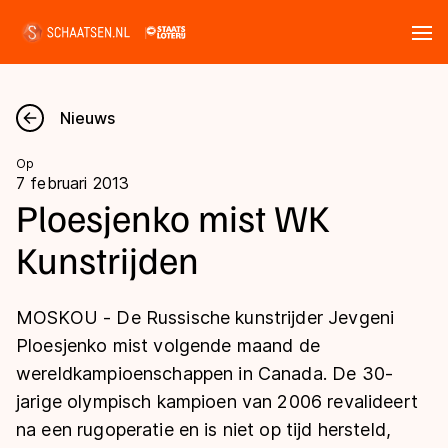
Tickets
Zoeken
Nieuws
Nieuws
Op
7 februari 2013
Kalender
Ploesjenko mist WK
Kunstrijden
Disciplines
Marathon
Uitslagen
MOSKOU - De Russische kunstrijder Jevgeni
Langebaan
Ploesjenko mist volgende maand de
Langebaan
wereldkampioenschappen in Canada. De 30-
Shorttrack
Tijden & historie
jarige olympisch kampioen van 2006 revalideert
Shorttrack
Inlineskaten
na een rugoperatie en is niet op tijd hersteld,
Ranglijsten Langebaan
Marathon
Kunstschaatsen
--------
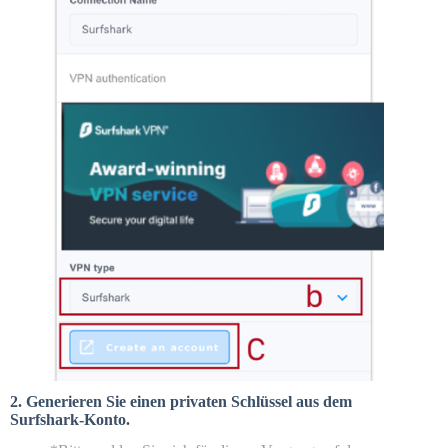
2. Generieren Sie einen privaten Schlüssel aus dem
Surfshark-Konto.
--------
#### [WHAT THE TASK REQUIRES]
Wherever a line in the listing contains the word "mist", copy that line out.

#### [RESULT FOR THIS EXERCISE]
Ploesjenko mist WK
Ploesjenko mist volgende maand de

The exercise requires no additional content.